1. Look forward not backward:

Don’t waste your time looking at what’s happened – it’s like looking in the rear-view mirror rather than concentrating on what’s ahead of you. You should value forecast accuracy above all else because if you have a reliable, predictable forecast that you know is correct, it takes out the uncertainty associated with growth.

If you’re forecasting less than you’re achieving, then you’re potentially missing out on growing more quickly. And if you’re consistently forecasting more than you’re achieving, then you’ll fall behind very quickly. Smart consultancies know that even if the forecast is telling you you’ll be below budget, then you can least plan for it by, for example, reducing spend or slowing recruitment. But if you don’t trust your forecast you can’t plan for the future. The result? Risky, stop-start growth.

You should obsess about the future because metrics and data are not useful when viewed historically. Gather information that will help you predict the future and support you in making smart decisions to grow the business. Consider investing in innovative business applications and software that can help you keep on top of budgeting, resource forecasting, revenue forecasting and project status.

2. Don’t be a bottleneck to growth:

The nature of being a fast-growing consultancy means that there will never be enough experienced people to go around. But what you don’t want is for these senior people to become bottlenecks, slowing down decisions and slowing the growth of the business.

To avoid this, there needs to be a two-pronged approach. You need to cultivate a culture where decision making and responsibility is delegated down, allowing more junior members of the team to learn and develop. But you must also have checks and balances in place, both to support these more junior members and to ensure that, when appropriate, decisions are flagged to senior staff to make.

To do this, you need to decide the outcomes that you want and put the processes in place to ensure that the discipline is encouraged and rewarded. By understanding the cause and effect in your business and putting the right set of KPIs in at the right levels, you’ll empower staff but still have oversight when needed.
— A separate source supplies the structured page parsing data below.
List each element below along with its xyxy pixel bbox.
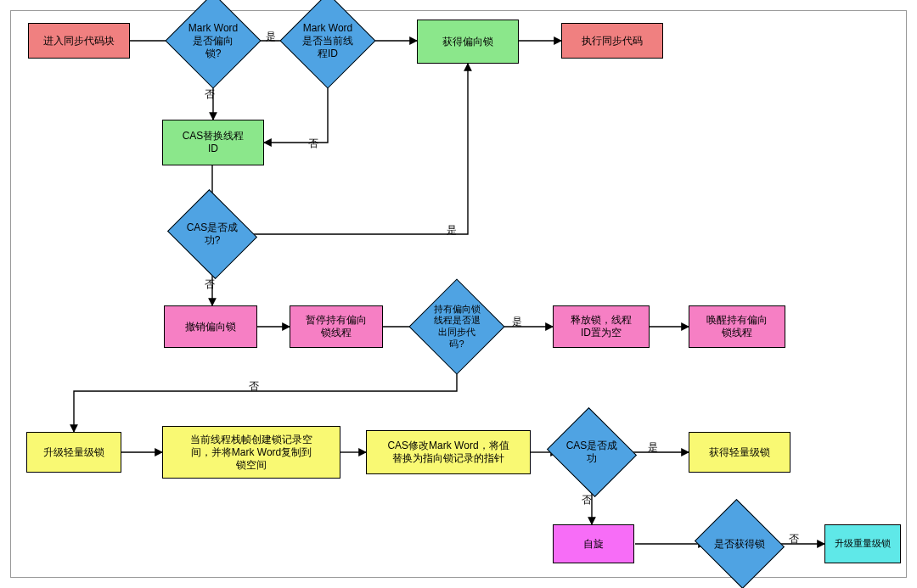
label: CAS替换线程ID [183,130,245,155]
label-no: 否 [582,493,592,507]
node-enter-sync: 进入同步代码块 [28,23,130,59]
node-upgrade-light: 升级轻量级锁 [26,432,121,473]
node-is-current-thread: Mark Word是否当前线程ID [294,7,362,75]
label: Mark Word是否偏向锁? [183,22,243,60]
label: 执行同步代码 [582,35,643,48]
label: Mark Word是否当前线程ID [297,22,358,60]
label-yes: 是 [512,315,522,329]
node-release-lock: 释放锁，线程ID置为空 [553,305,650,348]
label-no: 否 [249,379,259,394]
node-revoke-biased: 撤销偏向锁 [164,305,257,348]
node-cas-replace: CAS替换线程ID [162,120,264,165]
node-upgrade-heavy: 升级重量级锁 [824,524,901,563]
diagram-frame: 进入同步代码块 Mark Word是否偏向锁? Mark Word是否当前线程I… [0,0,917,588]
label-no: 否 [205,87,215,102]
label: 当前线程栈帧创建锁记录空间，并将Mark Word复制到锁空间 [190,434,312,472]
label: 升级轻量级锁 [43,446,104,459]
node-stack-record: 当前线程栈帧创建锁记录空间，并将Mark Word复制到锁空间 [162,426,340,479]
label-yes: 是 [266,30,276,44]
label: CAS是否成功 [561,440,623,465]
node-exec-sync: 执行同步代码 [561,23,663,59]
label: 自旋 [583,538,604,551]
node-pause-biased: 暂停持有偏向锁线程 [290,305,383,348]
node-exited-sync: 持有偏向锁线程是否退出同步代码? [423,293,491,361]
diagram-canvas: 进入同步代码块 Mark Word是否偏向锁? Mark Word是否当前线程I… [10,10,907,578]
label: 唤醒持有偏向锁线程 [706,314,768,339]
node-cas-modify: CAS修改Mark Word，将值替换为指向锁记录的指针 [366,430,531,474]
label: 撤销偏向锁 [185,321,236,333]
label-yes: 是 [648,440,658,455]
label-no: 否 [308,137,318,151]
label: CAS是否成功? [182,221,244,247]
label: CAS修改Mark Word，将值替换为指向锁记录的指针 [387,440,509,465]
label: 进入同步代码块 [43,35,115,48]
label: 持有偏向锁线程是否退出同步代码? [429,304,486,350]
node-acquire-biased: 获得偏向锁 [417,20,519,64]
label-no: 否 [789,532,799,546]
label: 获得偏向锁 [442,36,493,48]
node-wake-biased: 唤醒持有偏向锁线程 [689,305,785,348]
node-spin: 自旋 [553,524,634,563]
label: 升级重量级锁 [835,538,891,550]
label-no: 否 [205,277,215,292]
node-got-lock: 是否获得锁 [706,514,774,574]
label: 释放锁，线程ID置为空 [571,314,632,339]
label: 是否获得锁 [709,538,770,551]
node-acquire-light: 获得轻量级锁 [689,432,790,473]
label: 获得轻量级锁 [709,446,770,459]
node-cas-ok: CAS是否成功? [178,204,246,264]
label: 暂停持有偏向锁线程 [306,314,367,339]
node-cas-ok2: CAS是否成功 [558,423,626,482]
label-yes: 是 [447,223,457,238]
node-is-biased: Mark Word是否偏向锁? [179,7,247,75]
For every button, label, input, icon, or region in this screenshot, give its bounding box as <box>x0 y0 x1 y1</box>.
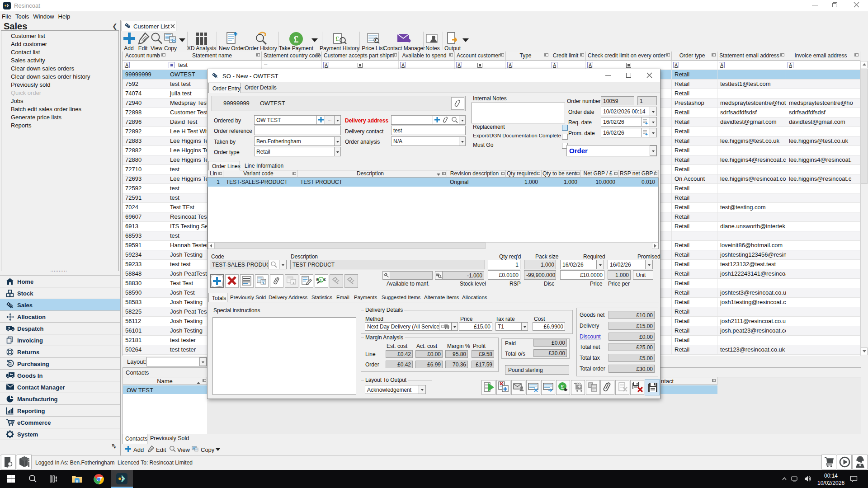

3. Never lose focus on client and prospect relationships:

Whatever you delegate to your team, involvement in client relationships should not be one of them. I have often heard entrepreneur consultants say, “I want to have a management team, so I don’t have to get involved in the detail.” But no one tells the story of why your business is different more convincingly than you, which is why client focus should be your priority. While I encourage investing in people and systems to free up time, you should be spending this time on strategic client acquisition and growth.

It’s crucial to recognize that entering a new geographic market or creating a new service line is tough. It’s a whole different ball game to taking the lead in a well-established practice with regular processes and ways of working. All too often people think leading a big, proven team has the most cachet, so they pass on the ‘new stuff’ to unproven members of the team to head up. That is a recipe for failure. If you’ve made a strategic decision to expand, then you or your most trusted lieutenants should take responsibility. Let your less experienced managers develop their craft within an established team where any mistakes can be more easily absorbed. Again, no one can understand your business and sell it better than you and your senior team.

4. Develop a mechanism for fine-tuning market and skills focus:

In a smaller consultancy, it’s very easy to lose focus of the bigger picture and future market trends when you are busy managing day-to-day activities. While bigger firms can rely on their brand and established client relationships to continue to bring work in, the vast majority of smaller consultancies must ensure they have the hot skills in hot sectors. If you are not keeping abreast of industry trends, you are probably losing out on opportunities to get ahead of the curve.

At the very least, make time every quarter for a formal sit down with your team to discuss where the business is heading, identify what the new opportunities in the market are and what areas of expertise the business is lacking in.

Our client Kainos, a digital technology solutions provider, stole a march on its competitors by becoming one of the first businesses to take advantage of the integrated Workday solutions for its customers. This move helped it scale and become a major player in the sector.

Follow these behavioral hacks, and you’ll not only transform your consultancy but your organizational culture. Because, by having more visibility over your business and where you are heading, you buy yourself a level of predictability that allows you to plan ahead and focus on the activities that will help grow your company faster.

Let me leave you with this: in a consulting firm you inevitably have to pay your consultants before the client pays you. So if you are not worrying about running out of cash, you are not growing fast enough.